Tech by VICE

Terror Groups Are Strapping Bombs to Cheap Consumer Drones

“They may not inflict mass casualties, but the terror and panic they could cause is really worrying."

by Ben Sullivan
Oct 12 2016, 1:40pm

Most discussions involving the use of remotely piloted aircraft in combat likely conjure up images of America's giant Predator and Reaper drones, tailor-made military aircraft designed for surveillance and killing. But videos posted recently to YouTube coupled with US military reports suggest that combatants and civilians alike in war-torn regions might also need to worry about weaponized versions of small, inexpensive consumer drones.

In Syria, a country ravaged by civil war, militant groups have started jury rigging quadcopter-style drones with makeshift bombs to drop on targets, military officials told the Associated Press. These small-fry drones would have once been dismissed as unnerving, but harmless. However, a video posted last month showing a drone purportedly belonging to Jund al-Aqsa (a fragment of al-Qaeda) dropping bombs on Syrian armed forces in the Hama province of Syria indicates this may not be the case for much longer.

Another video, this one of alleged footage filmed from a Hezbollah-flown drone, shows bombs being dropped on targets near Aleppo, in Syria.

The Islamic State is also reportedly directly involved in the rudimentary weaponization of consumer drones. A US military official told The New York Times this week that a drone "the size of a model airplane" exploded after being shot down in Iraq recently. The explosion killed two Kurdish fighters, and the official described how the drone contained an explosive device "disguised as a battery." The small drone, which was thought to be just like many others Islamic State forces use for reconnaissance, exploded after the fighters took it back to their outpost for inspection.
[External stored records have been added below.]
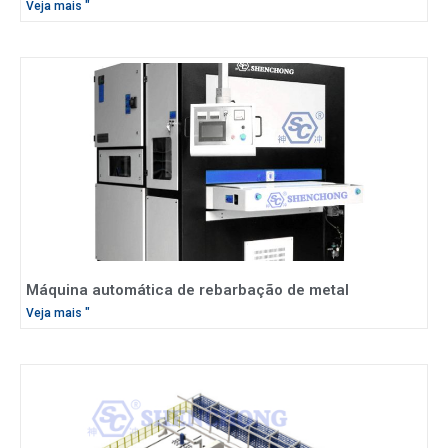
Veja mais "
Máquina automática de rebarbação de metal
Veja mais "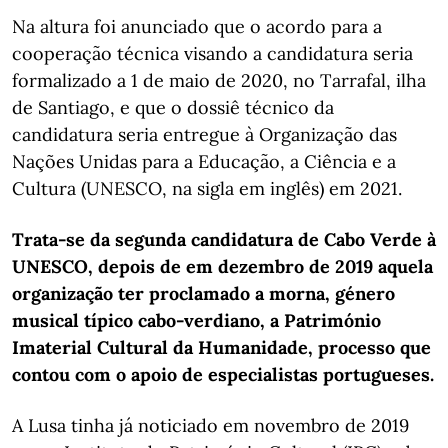
Na altura foi anunciado que o acordo para a
cooperação técnica visando a candidatura seria
formalizado a 1 de maio de 2020, no Tarrafal, ilha
de Santiago, e que o dossiê técnico da
candidatura seria entregue à Organização das
Nações Unidas para a Educação, a Ciência e a
Cultura (UNESCO, na sigla em inglês) em 2021.
Trata-se da segunda candidatura de Cabo Verde à
UNESCO, depois de em dezembro de 2019 aquela
organização ter proclamado a morna, género
musical típico cabo-verdiano, a Património
Imaterial Cultural da Humanidade, processo que
contou com o apoio de especialistas portugueses.
A Lusa tinha já noticiado em novembro de 2019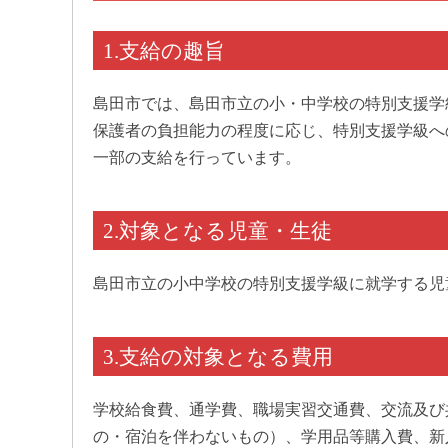
1.支給の趣旨
島田市では、島田市立の小・中学校の特別支援学
保護者の負担能力の程度に応じ、特別支援学級へ
一部の支給を行っています。
2.対象となる児童・生徒
島田市立の小中学校の特別支援学級に就学する児
3.支給の対象となる費用
学校給食費、通学費、職場実習交通費、交流及び
の・宿泊を伴わないもの）、学用品等購入費、新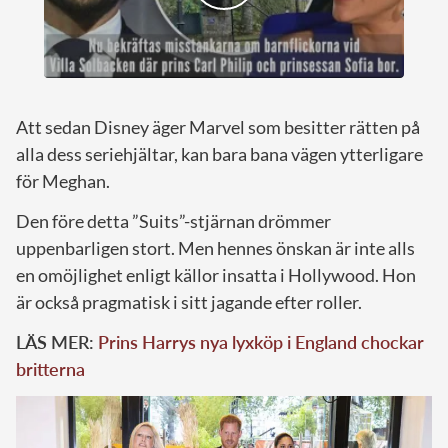
Att sedan Disney äger Marvel som besitter rätten på
alla dess seriehjältar, kan bara bana vägen ytterligare
för Meghan.
Den före detta ”Suits”-stjärnan drömmer
uppenbarligen stort. Men hennes önskan är inte alls
en omöjlighet enligt källor insatta i Hollywood. Hon
är också pragmatisk i sitt jagande efter roller.
LÄS MER:
Prins Harrys nya lyxköp i England chockar
britterna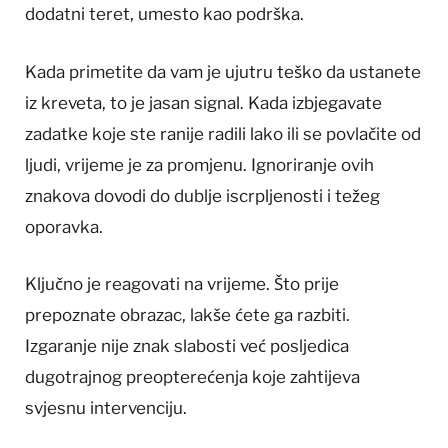
dodatni teret, umesto kao podrška.
Kada primetite da vam je ujutru teško da ustanete
iz kreveta, to je jasan signal. Kada izbjegavate
zadatke koje ste ranije radili lako ili se povlačite od
ljudi, vrijeme je za promjenu. Ignoriranje ovih
znakova dovodi do dublje iscrpljenosti i težeg
oporavka.
Ključno je reagovati na vrijeme. Što prije
prepoznate obrazac, lakše ćete ga razbiti.
Izgaranje nije znak slabosti već posljedica
dugotrajnog preopterećenja koje zahtijeva
svjesnu intervenciju.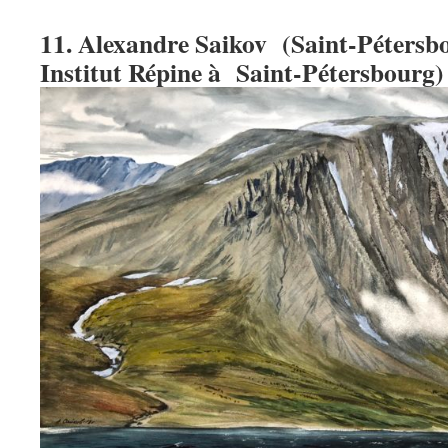
11. Alexandre Saikov (Saint-Pétersbo
Institut Répine à Saint-Pétersbourg)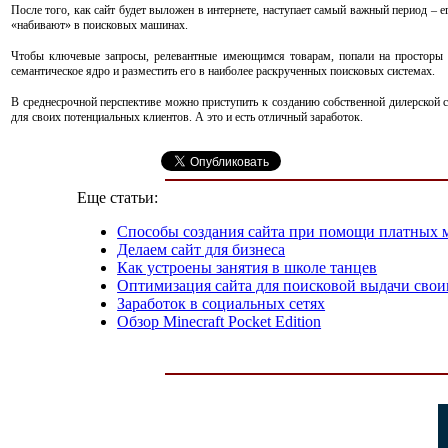
После того, как сайт будет выложен в интернете, наступает самый важный период –
«набивают» в поисковых машинах.
Чтобы ключевые запросы, релевантные имеющимся товарам, попали на просторы в
семантическое ядро и разместить его в наиболее раскрученных поисковых системах.
В среднесрочной перспективе можно приступить к созданию собственной дилерской 
для своих потенциальных клиентов. А это и есть отличный заработок.
Еще статьи:
Способы создания сайта при помощи платных 
Делаем сайт для бизнеса
Как устроены занятия в школе танцев
Оптимизация сайта для поисковой выдачи сво
Заработок в социальных сетях
Обзор Minecraft Pocket Edition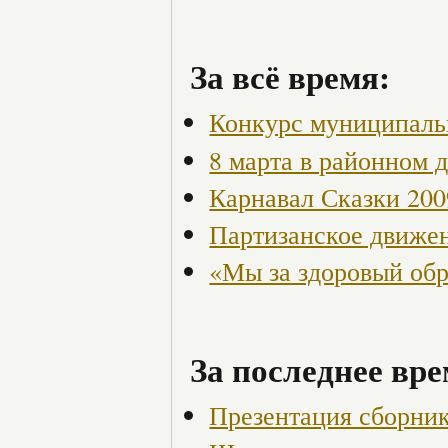
За всё время:
Конкурс муниципаль
8 марта в районном 
Карнавал Сказки 200
Партизанское движен
«Мы за здоровый об
За последнее вре
Презентация сборник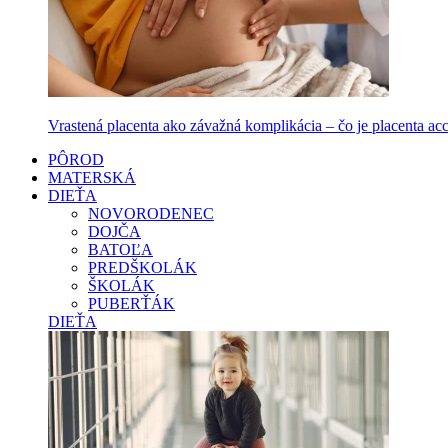
Vrastená placenta ako závažná komplikácia – čo je placenta accr
PÔROD
MATERSKÁ
DIEŤA
NOVORODENEC
DOJČA
BATOĽA
PREDŠKOLÁK
ŠKOLÁK
PUBERŤÁK
DIEŤA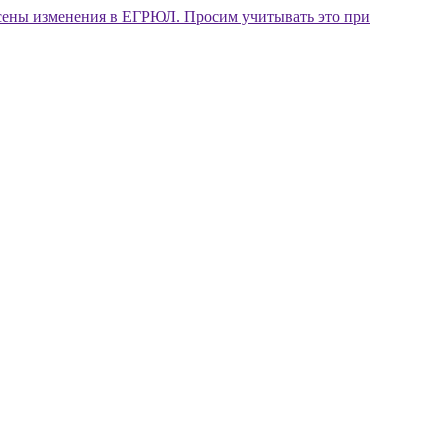
внесены изменения в ЕГРЮЛ. Просим учитывать это при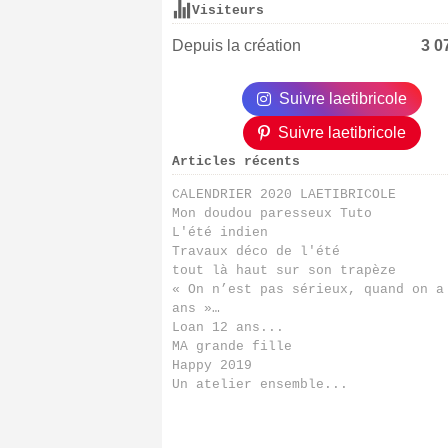
Visiteurs
Depuis la création
3 0
Suivre laetibricole
Suivre laetibricole
Articles récents
CALENDRIER 2020 LAETIBRICOLE
Mon doudou paresseux Tuto
L'été indien
Travaux déco de l'été
tout là haut sur son trapèze
« On n’est pas sérieux, quand on a
ans »…
Loan 12 ans...
MA grande fille
Happy 2019
Un atelier ensemble...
The incident is believed to be the first time Islamic State has successfully killed with a drone deployed with explosives, and the Times reports that American commanders in Iraq are warning allied forces to be wary of any small flying aircraft moving forward.

A video posted to YouTube showing what is claimed to be a Hezbollah armed drone in Syria. It is worth noting that the authenticity of these videos is still unclear.
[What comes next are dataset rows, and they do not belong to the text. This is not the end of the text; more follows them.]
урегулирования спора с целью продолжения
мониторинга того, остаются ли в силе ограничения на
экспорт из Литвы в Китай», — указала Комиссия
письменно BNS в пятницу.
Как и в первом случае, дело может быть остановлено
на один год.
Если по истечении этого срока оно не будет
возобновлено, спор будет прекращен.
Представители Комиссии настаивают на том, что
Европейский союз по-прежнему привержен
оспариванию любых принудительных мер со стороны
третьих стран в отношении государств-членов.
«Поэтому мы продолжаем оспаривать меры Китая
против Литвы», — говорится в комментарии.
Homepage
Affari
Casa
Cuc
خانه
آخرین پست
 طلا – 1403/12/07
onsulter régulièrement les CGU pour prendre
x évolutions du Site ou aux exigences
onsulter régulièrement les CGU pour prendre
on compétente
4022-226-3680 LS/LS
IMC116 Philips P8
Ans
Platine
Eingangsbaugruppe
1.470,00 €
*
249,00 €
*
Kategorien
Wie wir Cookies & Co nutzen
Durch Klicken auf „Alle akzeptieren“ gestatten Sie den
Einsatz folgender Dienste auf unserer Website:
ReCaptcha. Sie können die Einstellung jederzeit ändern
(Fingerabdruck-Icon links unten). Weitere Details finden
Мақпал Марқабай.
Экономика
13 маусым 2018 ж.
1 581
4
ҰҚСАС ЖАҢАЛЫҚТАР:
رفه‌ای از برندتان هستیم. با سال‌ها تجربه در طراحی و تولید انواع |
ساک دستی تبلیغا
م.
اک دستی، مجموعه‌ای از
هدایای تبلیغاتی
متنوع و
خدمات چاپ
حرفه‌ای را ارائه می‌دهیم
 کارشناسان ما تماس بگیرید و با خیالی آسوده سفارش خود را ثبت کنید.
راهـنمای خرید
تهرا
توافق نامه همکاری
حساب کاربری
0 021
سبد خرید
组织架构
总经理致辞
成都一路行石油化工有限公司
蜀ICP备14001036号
Jack Serle, a journalist with the Bureau of Investigative Journalism's Covert Drone War project, told Motherboard that while these drones do not pose the same threat as conventional weapons launched from military aircraft or so-called hunter-killer drones like Reapers and Predators, their capacity to induce panic in civilian areas is a problem.

"What's really been making people nervous about shop-bought drones in the hands of non-state groups is use in civilian areas, especially in crowded places like shopping centers or sports stadiums," Serle wrote in an email. "They may not inflict mass casualties, but the terror and panic they could cause is really worrying. This potential for this kind of thing has been on many people's minds for some years now, and the technology is starting to become a reality."

American troops stationed in Iraq and Syria have also commented on the rise of small consumer drones being spotted in the air, according to the Times. Such sightings go hand-in-hand with new tactics from the Islamic State.

"In August, the Islamic State called on its followers to jury-rig small store-bought drones with grenades or other explosives and use them to launch attacks at the Olympics," the Times reported. While no such attacks ever took place in Brazil, the message from Islamic State highlights the terrorist organization's apparent willingness to expand its toolkit.

Serle told Motherboard that the problem may also be growing as a result of the falling cost of consumer drones that are simultaneously becoming more sophisticated. While traditional anti-air and newly-designed anti-drone weapons exist, Serle said that as consumer drones get more advanced, and the pilots operating them become more adept, "you can imagine a big swarm of them being very hard to stop."